Questo perlomeno fino a ieri, il team del RUB e quello israeliano hanno colmato con successo questo divario creando e stabilizzando un super complesso multi-proteico di PSII e ficobilisomi. Il passo successivo è stato inserirlo in nuove strutture di bioelettrodi. “Abbiamo superato questa sfida utilizzando elettrodi personalizzati, tridimensionali e trasparenti in combinazione con idrogel attivi redox”, afferma Volker Hartmann, autore principale dello studio.

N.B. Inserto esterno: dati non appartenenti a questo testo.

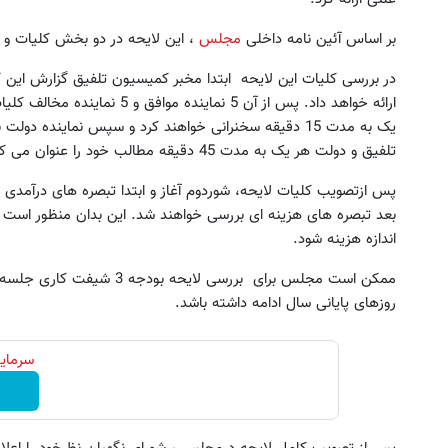
بر اساس آئین نامه داخلی
مجلس
، این لایحه در دو بخش کلیات و ج
در بررسی کلیات این لایحه ابتدا مخبر کمیسیون تلفیق گزارش این 
ارائه خواهد داد. پس از آن 5 نما
یک به مدت 15 دقیقه سخنرانی خواهند کرد و سپس نماینده 
تلفیق و دولت هر یک به مدت 45 دقیقه مطالب خود را عنوان می کنند.
ین کوییک گذاشتی برای فروش ؟ اینجا
جای این پک تقویت موی جلبک 
پس ازتصویب کلیات لایحه، شوردوم آغاز و ابتدا تبصره های درآمدی
سریع و راحت بفروش
خالیه!45%تخفیف
بعد تبصره های هزینه ای بررسی خواهند شد. این بدان منظور اس
درخواست فروش
خرید محصول
اندازه هزینه شود.
ممکن است مجلس برای بررسی لای
روزهای پایانی سال ادامه داشته باشد.
سرمایه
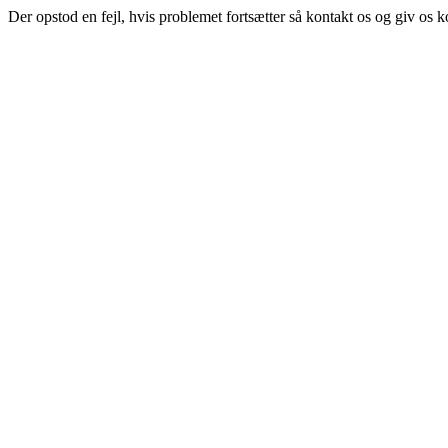
Der opstod en fejl, hvis problemet fortsætter så kontakt os og giv os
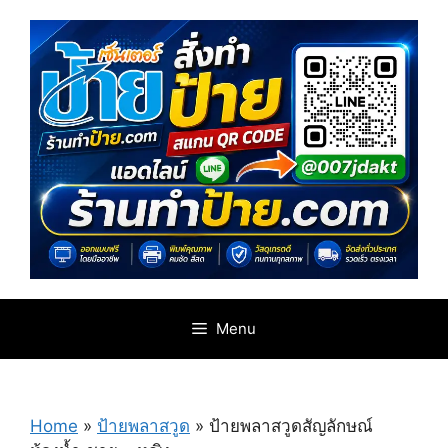
Skip
to
content
Menu
Home
»
ป้ายพลาสวูด
»
ป้ายพลาสวูดสัญลักษณ์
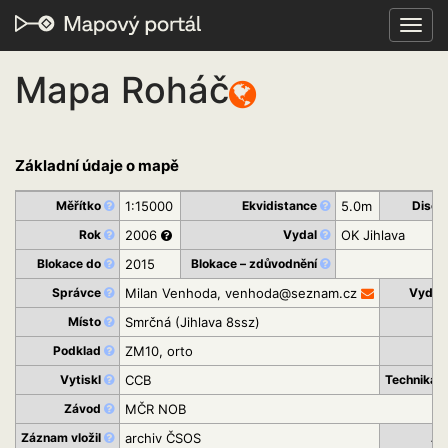
Toggl
navig
Mapa Roháč
Základní údaje o mapě
Měřítko
1:15000
Ekvidistance
5.0m
Discip
Rok
2006
Vydal
OK Jihlava
Blokace do
2015
Blokace – zdůvodnění
Správce
Milan Venhoda, venhoda@seznam.cz
Vydav
Místo
Smrčná (Jihlava 8ssz)
Podklad
ZM10, orto
Vytiskl
CCB
Technika t
Závod
MČR NOB
Záznam vložil
archiv ČSOS
Ar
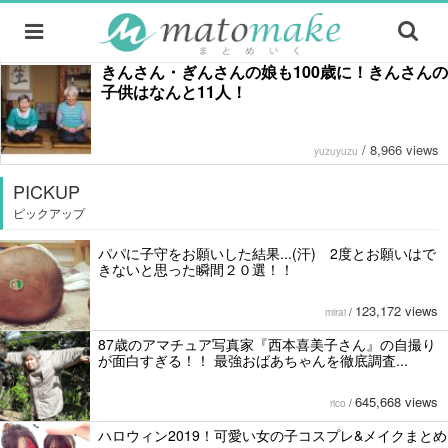
きんさん・ぎんさんの娘も100歳に！きんさんの
子供はなんと11人！
/
8,966 views
yuzuyuzu
PICKUP
ピックアップ
パパに子守をお願いした結果...(汗) 2度とお願いはで
きないと思った瞬間２０選！！
123,172 views
mirai
/
87歳のアマチュア写真家『西本喜美子さん』の自撮り
が面白すぎる！！ 最強おばあちゃんを徹底調査...
645,668 views
rico
/
ハロウィン2019！可愛い女の子コスプレ&メイクまとめ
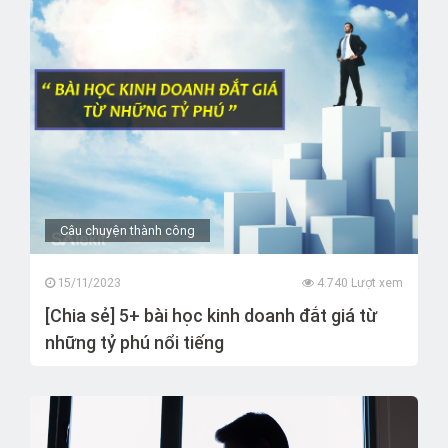
Câu chuyện thành công
15/11/2023
4.740 Lượt xem
[Chia sẻ] 5+ bài học kinh doanh đắt giá từ
những tỷ phú nổi tiếng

Questo design ha permesso ai ricercatori di utilizzare anche i fotoni della lunghezza d’onda compresa tra 500 e 600 nm (luce verde). L’assemblaggio dei super complessi proteici è considerato uno stadio intermedio promettente nello sviluppo di celle solari bio. I vantaggi di diverse specie possono, infatti, essere combinati funzionalmente in sistemi semi-artificiali. In futuro, i ricercatori si concentreranno principalmente sull’ottimizzazione della produzione e della durata dei componenti biologici. La ricerca appare sul Journal of Materials Chemistry A (testo in inglese) dell’11 maggio 2020.